Onlinemeeting der Anonymen Alkoholiker

Verena, meine Geschichte - Seite 2


Anfänglich war der Alkohol ja noch ein KUMPEL der zum Feiern dazugehörte, dann aber bald zum TRÖSTER aufstieg, wenn die Einsam- und Traurigkeit in mir hoch krochen. - Eine Jumpingliebe nahm ihren Anfang. Allein nur Tröster sein genügte dem Alkohol natürlich nicht, nein er war ein Draufgänger und Emporkömmling und stieg schnell zu einem verlässlichen FREUND auf. Er liess mich nie im Stich, wann immer ich ihn brauchte. Er umfing mich zärtlich und schmeichelte mit seinem Verstehen. Mein Gefühl nur noch von ihm verstanden zu werden wuchs, und ich machte ihn in kurzer Zeit zum meinem LIEBHABER UND VERTRAUTEN. Gab er mir denn nicht alles, wonach ich mich sehnte, verstanden und geliebt zu werden? Doch in meiner Blindheit vergass ich, dass der Liebhaber mein Denken und Urteilsvermögen veränderte. Es lässt sich vielleicht mit dem Jumpingspringen vergleichen, er seilte mich an, der Karabinerhaken klinkte ein und ich in meiner Naivität glaubte ihm, fühlte mich bei ihm sicher und aufgehoben. Er gab mir ja schlussendlich auch alles, wonach ich lechzte und er füllte meine Leere aus. Mit Hilfe dieses GELIEBTEN konnte ich die Einsamkeit in meiner Partnerschaft ertragen, lange Zeit. Solange, bis der unweigerliche Fall in die Tiefe folgen musste; ich im plötzlichen ungesicherten Jumping ins Nichts!

Im Nachhinein frage ich mich zum zweiten Mal: Wo war nur mein Verstand geblieben? War der bereits mit der Flasche von mir ertränkt? Es kam nach Jahren zur Scheidung die sehr schmerzlich war. Ich verlor den Prozess und verlor auch meinen geliebten Sohn.
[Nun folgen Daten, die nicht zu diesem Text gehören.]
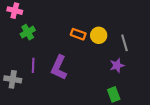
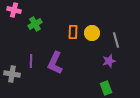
green cross: (28, 32) -> (35, 24), moved
orange rectangle: (78, 34) -> (73, 32), turned 72

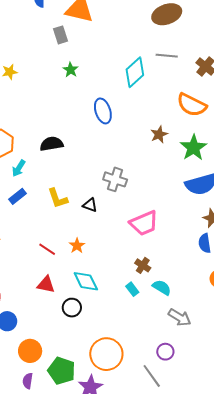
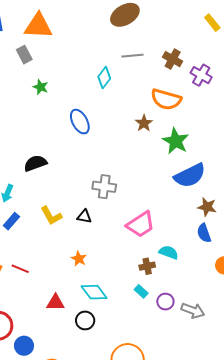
cyan diamond: (135, 72) -> (104, 78), size x0.7
brown star: (159, 134) -> (144, 123), moved
red line: (47, 249) -> (20, 269), moved
brown cross: (143, 265) -> (147, 266), turned -35
cyan semicircle: (162, 287) -> (169, 252), moved
purple circle: (165, 352) -> (165, 302), moved

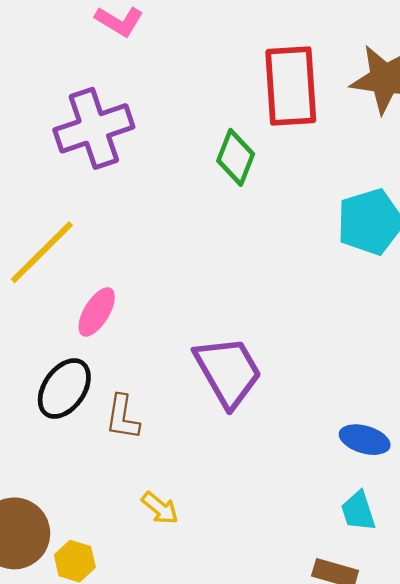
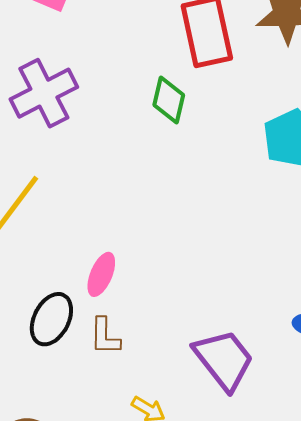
pink ellipse: (97, 312) -> (101, 274), moved
purple trapezoid: (228, 372) -> (224, 360), moved

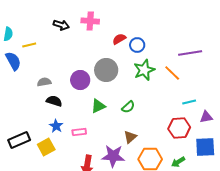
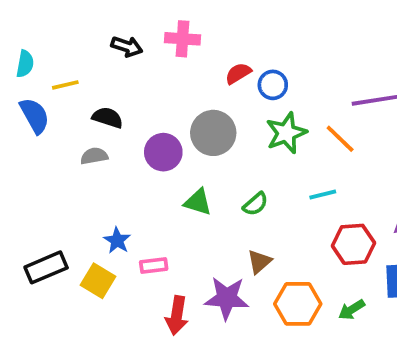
black semicircle: (54, 101) -> (108, 118), moved
cyan line: (189, 102) -> (323, 194), moved
green triangle: (98, 106) -> (198, 202), turned 42
pink rectangle: (79, 132) -> (154, 265), moved
yellow square: (46, 147) -> (98, 281), turned -30

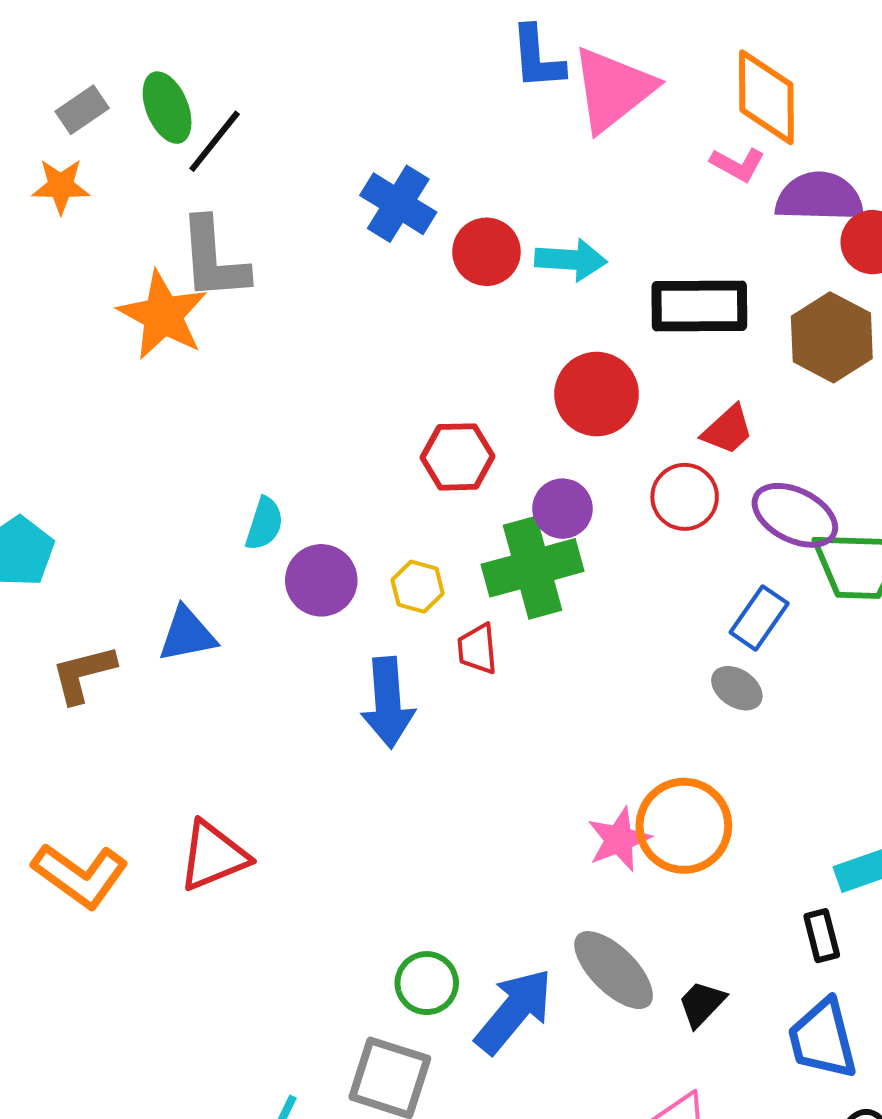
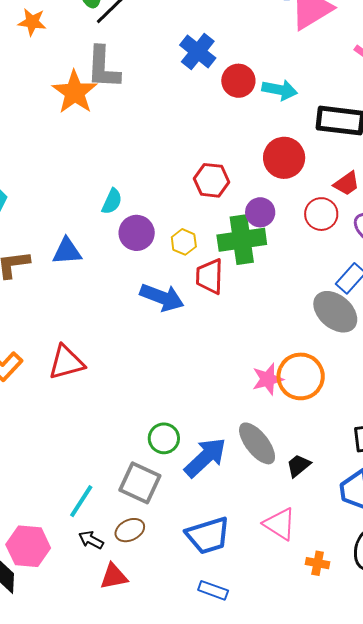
red trapezoid: (477, 649) -> (210, 276), size x1.4
gray ellipse: (737, 688) -> (335, 312), size x1.8
blue arrow: (388, 703) -> (162, 297), turned -72

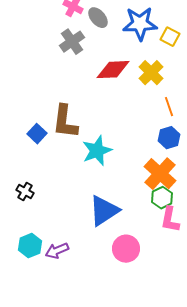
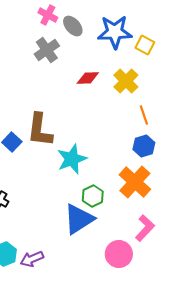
red diamond: (113, 70) -> (88, 78), size x0.7
green hexagon: (162, 198) -> (93, 196), moved
pink L-shape: (170, 220) -> (145, 228), turned -148
pink circle: (126, 249) -> (119, 254), moved

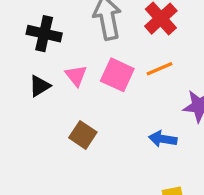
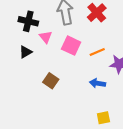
orange line: (159, 69) -> (97, 52), moved
pink triangle: (76, 76) -> (46, 37), moved

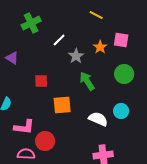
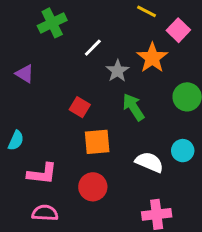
pink square: (121, 40) -> (178, 30), moved, turned 35
orange star: (100, 47) -> (152, 58), size x1.5
red square: (41, 81) -> (80, 107), moved, turned 32
red circle: (45, 141) -> (93, 187), moved

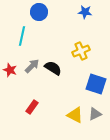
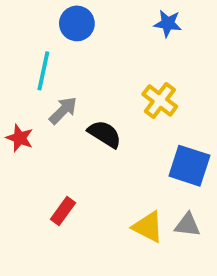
yellow cross: (81, 51) -> (160, 100), turned -30
gray arrow: (32, 66) -> (63, 110), moved
gray triangle: (95, 114) -> (187, 225), turned 32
Und dann nach 15 Jahren an einem Oktoberabend wieder in der Schweiz: Ich stand allein in der Küche und stellte wie üblich meine Weinflasche und den Grappa auf den Tisch, schenkte ein und trank. Dabei kam mir völlig unverhofft aber ganz konkret der realistische Gedanke:

DU MUSST ETWAS TUN, SO KANN UND DARF ES NICHT MEHR WEITERGEHEN!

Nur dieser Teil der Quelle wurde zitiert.